**TASK DIRECTIONS**
Could you copy each line of the listing below that has the word "Reviews"?
######
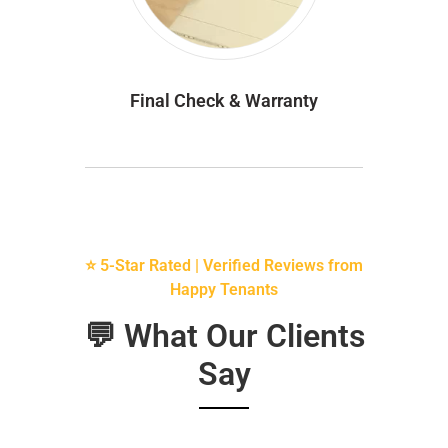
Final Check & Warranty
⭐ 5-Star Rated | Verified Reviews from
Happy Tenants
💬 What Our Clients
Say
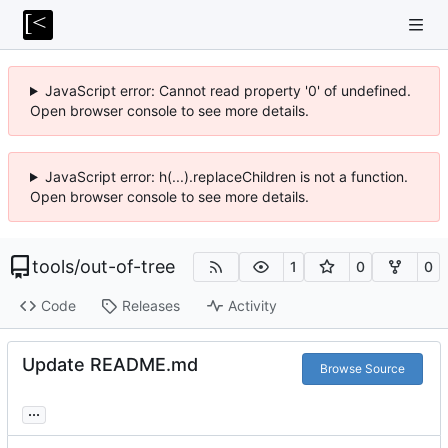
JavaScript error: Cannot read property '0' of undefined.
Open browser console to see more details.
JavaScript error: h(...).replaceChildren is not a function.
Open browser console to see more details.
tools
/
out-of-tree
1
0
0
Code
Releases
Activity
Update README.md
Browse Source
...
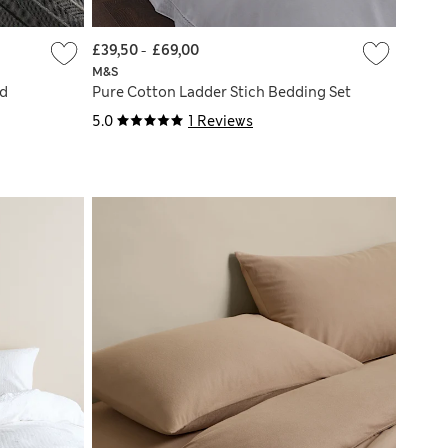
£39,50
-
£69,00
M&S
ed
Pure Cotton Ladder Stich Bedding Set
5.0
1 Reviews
######
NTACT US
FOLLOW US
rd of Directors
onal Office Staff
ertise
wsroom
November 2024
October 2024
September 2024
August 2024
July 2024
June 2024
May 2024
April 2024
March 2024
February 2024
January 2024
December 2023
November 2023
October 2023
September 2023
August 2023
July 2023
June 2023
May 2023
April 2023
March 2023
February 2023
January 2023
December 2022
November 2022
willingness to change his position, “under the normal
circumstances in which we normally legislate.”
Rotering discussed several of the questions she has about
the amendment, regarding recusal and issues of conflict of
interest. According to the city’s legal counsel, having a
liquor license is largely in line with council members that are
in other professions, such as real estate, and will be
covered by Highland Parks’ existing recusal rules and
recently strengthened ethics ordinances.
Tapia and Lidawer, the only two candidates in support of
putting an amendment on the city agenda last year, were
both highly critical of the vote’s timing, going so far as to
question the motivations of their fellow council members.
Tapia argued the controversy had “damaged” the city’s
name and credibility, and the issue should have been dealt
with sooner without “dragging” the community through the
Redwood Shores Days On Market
######
**WRITTEN SOLUTION**
⭐ 5-Star Rated | Verified Reviews from
1 Reviews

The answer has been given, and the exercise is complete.